Segment Start: PROVIDED ENTRIES

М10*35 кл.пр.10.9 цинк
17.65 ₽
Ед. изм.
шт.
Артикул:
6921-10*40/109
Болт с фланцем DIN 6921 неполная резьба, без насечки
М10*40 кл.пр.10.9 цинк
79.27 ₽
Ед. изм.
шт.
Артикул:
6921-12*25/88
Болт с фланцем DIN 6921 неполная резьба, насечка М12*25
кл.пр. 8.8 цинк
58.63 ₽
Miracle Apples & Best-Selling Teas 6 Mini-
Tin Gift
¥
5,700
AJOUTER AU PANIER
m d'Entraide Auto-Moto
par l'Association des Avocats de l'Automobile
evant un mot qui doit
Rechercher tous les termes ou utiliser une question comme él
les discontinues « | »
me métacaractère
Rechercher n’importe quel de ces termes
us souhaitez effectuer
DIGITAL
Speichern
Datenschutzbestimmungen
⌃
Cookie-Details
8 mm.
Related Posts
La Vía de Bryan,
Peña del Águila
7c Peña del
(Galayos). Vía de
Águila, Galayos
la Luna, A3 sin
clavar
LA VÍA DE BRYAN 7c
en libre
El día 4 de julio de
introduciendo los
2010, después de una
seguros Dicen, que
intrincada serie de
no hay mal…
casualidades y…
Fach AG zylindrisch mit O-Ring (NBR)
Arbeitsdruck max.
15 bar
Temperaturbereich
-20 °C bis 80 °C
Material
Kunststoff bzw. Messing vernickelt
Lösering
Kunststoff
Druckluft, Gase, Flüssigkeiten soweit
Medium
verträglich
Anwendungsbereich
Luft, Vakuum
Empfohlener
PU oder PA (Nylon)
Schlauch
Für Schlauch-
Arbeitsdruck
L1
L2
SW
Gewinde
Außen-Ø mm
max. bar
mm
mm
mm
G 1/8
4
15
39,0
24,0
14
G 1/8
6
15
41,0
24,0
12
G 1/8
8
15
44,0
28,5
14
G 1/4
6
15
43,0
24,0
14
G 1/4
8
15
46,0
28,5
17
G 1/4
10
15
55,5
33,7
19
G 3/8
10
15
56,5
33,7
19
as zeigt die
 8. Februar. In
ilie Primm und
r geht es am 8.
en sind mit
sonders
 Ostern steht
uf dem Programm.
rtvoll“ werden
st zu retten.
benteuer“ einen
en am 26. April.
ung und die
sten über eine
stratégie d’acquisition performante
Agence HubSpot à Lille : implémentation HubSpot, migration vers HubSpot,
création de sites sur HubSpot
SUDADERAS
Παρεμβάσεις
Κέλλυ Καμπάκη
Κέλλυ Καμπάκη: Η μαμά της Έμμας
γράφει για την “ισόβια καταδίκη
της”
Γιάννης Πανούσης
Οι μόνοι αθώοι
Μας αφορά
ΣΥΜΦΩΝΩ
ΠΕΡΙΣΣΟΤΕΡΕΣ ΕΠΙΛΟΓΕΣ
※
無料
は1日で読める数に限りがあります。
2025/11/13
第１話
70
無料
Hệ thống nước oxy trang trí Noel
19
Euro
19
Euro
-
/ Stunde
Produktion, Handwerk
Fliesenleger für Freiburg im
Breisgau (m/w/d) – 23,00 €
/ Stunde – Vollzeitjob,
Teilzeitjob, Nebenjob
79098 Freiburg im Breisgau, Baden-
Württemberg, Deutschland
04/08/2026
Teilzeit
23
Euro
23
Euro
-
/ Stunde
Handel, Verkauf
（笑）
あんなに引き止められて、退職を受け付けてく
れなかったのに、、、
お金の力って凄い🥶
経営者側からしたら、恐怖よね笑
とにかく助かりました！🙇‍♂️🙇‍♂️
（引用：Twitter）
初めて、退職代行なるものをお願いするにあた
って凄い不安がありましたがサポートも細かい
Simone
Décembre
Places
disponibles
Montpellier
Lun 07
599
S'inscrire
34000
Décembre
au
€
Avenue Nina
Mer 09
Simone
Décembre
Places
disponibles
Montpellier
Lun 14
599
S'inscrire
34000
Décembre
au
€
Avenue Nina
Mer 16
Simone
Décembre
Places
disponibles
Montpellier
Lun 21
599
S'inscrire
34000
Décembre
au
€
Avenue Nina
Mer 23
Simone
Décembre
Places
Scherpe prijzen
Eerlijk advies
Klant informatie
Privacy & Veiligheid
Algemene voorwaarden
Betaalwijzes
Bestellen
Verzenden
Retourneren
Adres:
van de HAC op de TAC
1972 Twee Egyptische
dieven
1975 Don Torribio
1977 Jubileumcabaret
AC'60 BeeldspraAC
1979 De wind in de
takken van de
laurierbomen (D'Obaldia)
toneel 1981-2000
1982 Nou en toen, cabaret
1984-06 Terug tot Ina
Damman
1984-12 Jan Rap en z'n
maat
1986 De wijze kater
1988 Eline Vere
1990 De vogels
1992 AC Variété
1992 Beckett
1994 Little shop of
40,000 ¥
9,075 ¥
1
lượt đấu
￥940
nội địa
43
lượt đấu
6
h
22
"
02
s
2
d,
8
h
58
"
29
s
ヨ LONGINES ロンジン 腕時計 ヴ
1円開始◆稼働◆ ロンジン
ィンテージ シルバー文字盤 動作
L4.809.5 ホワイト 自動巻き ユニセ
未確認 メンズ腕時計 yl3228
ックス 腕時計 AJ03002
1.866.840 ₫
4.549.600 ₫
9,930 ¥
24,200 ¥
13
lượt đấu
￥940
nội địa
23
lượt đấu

Segment End: PROVIDED ENTRIES

TASK INSTRUCTIONS | All of the data needs to be reproduced exactly, with no line missing.

SOLUTION TO THIS PROBLEM |
М10*35 кл.пр.10.9 цинк
17.65 ₽
Ед. изм.
шт.
Артикул:
6921-10*40/109
Болт с фланцем DIN 6921 неполная резьба, без насечки
М10*40 кл.пр.10.9 цинк
79.27 ₽
Ед. изм.
шт.
Артикул:
6921-12*25/88
Болт с фланцем DIN 6921 неполная резьба, насечка М12*25
кл.пр. 8.8 цинк
58.63 ₽
Miracle Apples & Best-Selling Teas 6 Mini-
Tin Gift
¥
5,700
AJOUTER AU PANIER
m d'Entraide Auto-Moto
par l'Association des Avocats de l'Automobile
evant un mot qui doit
Rechercher tous les termes ou utiliser une question comme él
les discontinues « | »
me métacaractère
Rechercher n’importe quel de ces termes
us souhaitez effectuer
DIGITAL
Speichern
Datenschutzbestimmungen
⌃
Cookie-Details
8 mm.
Related Posts
La Vía de Bryan,
Peña del Águila
7c Peña del
(Galayos). Vía de
Águila, Galayos
la Luna, A3 sin
clavar
LA VÍA DE BRYAN 7c
en libre
El día 4 de julio de
introduciendo los
2010, después de una
seguros Dicen, que
intrincada serie de
no hay mal…
casualidades y…
Fach AG zylindrisch mit O-Ring (NBR)
Arbeitsdruck max.
15 bar
Temperaturbereich
-20 °C bis 80 °C
Material
Kunststoff bzw. Messing vernickelt
Lösering
Kunststoff
Druckluft, Gase, Flüssigkeiten soweit
Medium
verträglich
Anwendungsbereich
Luft, Vakuum
Empfohlener
PU oder PA (Nylon)
Schlauch
Für Schlauch-
Arbeitsdruck
L1
L2
SW
Gewinde
Außen-Ø mm
max. bar
mm
mm
mm
G 1/8
4
15
39,0
24,0
14
G 1/8
6
15
41,0
24,0
12
G 1/8
8
15
44,0
28,5
14
G 1/4
6
15
43,0
24,0
14
G 1/4
8
15
46,0
28,5
17
G 1/4
10
15
55,5
33,7
19
G 3/8
10
15
56,5
33,7
19
as zeigt die
 8. Februar. In
ilie Primm und
r geht es am 8.
en sind mit
sonders
 Ostern steht
uf dem Programm.
rtvoll“ werden
st zu retten.
benteuer“ einen
en am 26. April.
ung und die
sten über eine
stratégie d’acquisition performante
Agence HubSpot à Lille : implémentation HubSpot, migration vers HubSpot,
création de sites sur HubSpot
SUDADERAS
Παρεμβάσεις
Κέλλυ Καμπάκη
Κέλλυ Καμπάκη: Η μαμά της Έμμας
γράφει για την “ισόβια καταδίκη
της”
Γιάννης Πανούσης
Οι μόνοι αθώοι
Μας αφορά
ΣΥΜΦΩΝΩ
ΠΕΡΙΣΣΟΤΕΡΕΣ ΕΠΙΛΟΓΕΣ
※
無料
は1日で読める数に限りがあります。
2025/11/13
第１話
70
無料
Hệ thống nước oxy trang trí Noel
19
Euro
19
Euro
-
/ Stunde
Produktion, Handwerk
Fliesenleger für Freiburg im
Breisgau (m/w/d) – 23,00 €
/ Stunde – Vollzeitjob,
Teilzeitjob, Nebenjob
79098 Freiburg im Breisgau, Baden-
Württemberg, Deutschland
04/08/2026
Teilzeit
23
Euro
23
Euro
-
/ Stunde
Handel, Verkauf
（笑）
あんなに引き止められて、退職を受け付けてく
れなかったのに、、、
お金の力って凄い🥶
経営者側からしたら、恐怖よね笑
とにかく助かりました！🙇‍♂️🙇‍♂️
（引用：Twitter）
初めて、退職代行なるものをお願いするにあた
って凄い不安がありましたがサポートも細かい
Simone
Décembre
Places
disponibles
Montpellier
Lun 07
599
S'inscrire
34000
Décembre
au
€
Avenue Nina
Mer 09
Simone
Décembre
Places
disponibles
Montpellier
Lun 14
599
S'inscrire
34000
Décembre
au
€
Avenue Nina
Mer 16
Simone
Décembre
Places
disponibles
Montpellier
Lun 21
599
S'inscrire
34000
Décembre
au
€
Avenue Nina
Mer 23
Simone
Décembre
Places
Scherpe prijzen
Eerlijk advies
Klant informatie
Privacy & Veiligheid
Algemene voorwaarden
Betaalwijzes
Bestellen
Verzenden
Retourneren
Adres:
van de HAC op de TAC
1972 Twee Egyptische
dieven
1975 Don Torribio
1977 Jubileumcabaret
AC'60 BeeldspraAC
1979 De wind in de
takken van de
laurierbomen (D'Obaldia)
toneel 1981-2000
1982 Nou en toen, cabaret
1984-06 Terug tot Ina
Damman
1984-12 Jan Rap en z'n
maat
1986 De wijze kater
1988 Eline Vere
1990 De vogels
1992 AC Variété
1992 Beckett
1994 Little shop of
40,000 ¥
9,075 ¥
1
lượt đấu
￥940
nội địa
43
lượt đấu
6
h
22
"
02
s
2
d,
8
h
58
"
29
s
ヨ LONGINES ロンジン 腕時計 ヴ
1円開始◆稼働◆ ロンジン
ィンテージ シルバー文字盤 動作
L4.809.5 ホワイト 自動巻き ユニセ
未確認 メンズ腕時計 yl3228
ックス 腕時計 AJ03002
1.866.840 ₫
4.549.600 ₫
9,930 ¥
24,200 ¥
13
lượt đấu
￥940
nội địa
23
lượt đấu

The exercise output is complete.